SQLite full-text search (and TCL)

2023-01-07

Another neat trick or two built into SQLite. I previously worked up a few different ways of building a reverse index in the service of searching a corpus like this site. I later worked out a better way of doing full-text search using a stemming algorithm. SQLite can do all of that out of the box, which aligns nicely with another experiment I did rewriting my site generator in TCL.

Site Generation with SQLite

The generator is mostly unchanged from the last time I poked around with it. TCL globs files and does some rough parsing to stuff records into SQLite from which the latest posts are pulled out for generated pages (index, archive, atom feed).

Full Text Search

Previously there were two tables and only one of them was very interesting, containing the data parsed out of the posts (and containing the entire post body as well). The relevant addition to enable full-text search requires adding a single virtual table using FTS. One thing I found especially neat is that the virtual table can take another table as the source of search content, so the only additional data ends up being the search indexes. For my case I wanted to make both the post title and body searchable (although technically the title is included in the "body" for my case I wanted to try a multi-column search corpus).
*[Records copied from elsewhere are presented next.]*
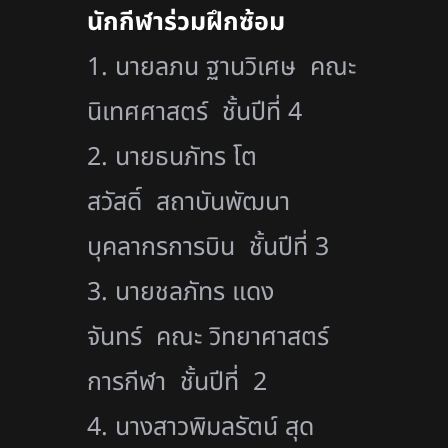
นักกีฬาร่วมฝึกซ้อม
1. นายลภน ฐานวิเศษ คณะ
นิเทศศาสตร์ ชั้นปีที่ 4
2. นายธนภัทร โต
สวัสดิ์ สถาบันพัฒนา
บุคลากรการบิน ชั้นปีที่ 3
3. นายชลภัทร แดง
จันทร์ คณะ วิทยาศาสตร์
การกีฬา ชั้นปีที่ 2
4. นางสาวพิมลรัตน์ สุด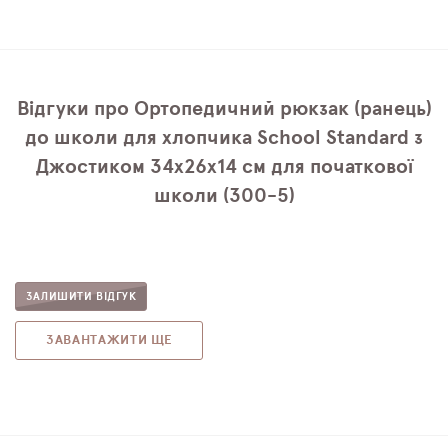
Відгуки про Ортопедичний рюкзак (ранець)
до школи для хлопчика School Standard з
Джостиком 34х26х14 см для початкової
школи (300-5)
ЗАЛИШИТИ ВІДГУК
ЗАВАНТАЖИТИ ЩЕ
    create table if not exists post(path text primary key,
				    path_slug,
                                    title,
                                    date datetime,
                                    leader,
				    body);

    create table if not exists prior(id integer primary key,
                                     dt datetime default 0);

    create virtual table if not exists post_fts using FTS5(path, title, body, content=post);

Just like that, I now get a MATCH keyword that accepts a mini query language. The syntax is pretty intuitive to me, but then I don't mind regular expressions or APL, so who knows?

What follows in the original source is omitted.